The European Academy of Neurology has published a strategic neurological research agenda as a position paper in the European Journal of Neurology, to address current gaps and set priority areas for new clinically relevant research.
Neurological disorders affect over 30% of the world population, and, consequently, create a significant global health challenge and a massive burden to health systems. The level of awareness of this high burden of neurological diseases is still insufficient among health care professionals, academics, researchers, politicians, civil servants (in particular, ministries of health), industry, and the general public, which results in neurological care, neurological education, and the need for brain research being greatly undervalued and underfunded. Despite this, there has been a lack of a European neurological research agenda to tackle this issue.
A working group from the European Academy of Neurology did a scoping literature review that revealed the absence of a unified, overarching brain research agenda. Existing research agendas predominantly focus on specialised topics within neurology, resulting in an imbalance in the number of agendas across subspecialties. Subsequently, EAN conducted a specialised survey among all EAN scientific panels, including neurologists and patients, inquiring about their perspectives on the current research priorities and gaps in neurology.
Three research priorities were derived from the EAN survey: Treatment of neurological disease, Neuroinflammation in the area of common neurological diseases, and Neurogenetic diseases in the area of rare neurological diseases.

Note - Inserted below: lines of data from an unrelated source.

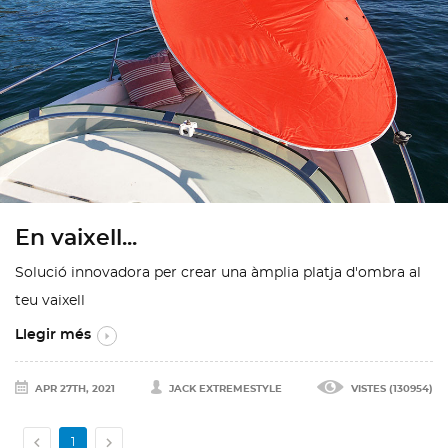
En vaixell...
Solució innovadora per crear una àmplia platja d'ombra al
teu vaixell
Llegir més
APR 27TH, 2021
JACK EXTREMESTYLE
VISTES (130954)


1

The literature review, in combination with the survey, forms the basis for setting up a first comprehensive and specific neurological research agenda in Europe: A strategic neurological research agenda for Europe: Towards clinically relevant and patient-centred neurological research priorities, which is available online, as a position paper in the European Journal of Neurology. This study focuses specifically on gaps within neurological care and on the impact of neurological disorders at the level of public health determined mainly by clinicians and scientists, as well as patient organisations and their representatives. This study does not aim to determine the epidemiological scale of the burden and economic costs of neurological diseases, as these are the topic of other scientific studies supported by the EAN. The agenda does, however, aim to unify research objectives, increase awareness of neurological diseases, and serve as a guide for researchers, clinicians, and funding agencies in neurology.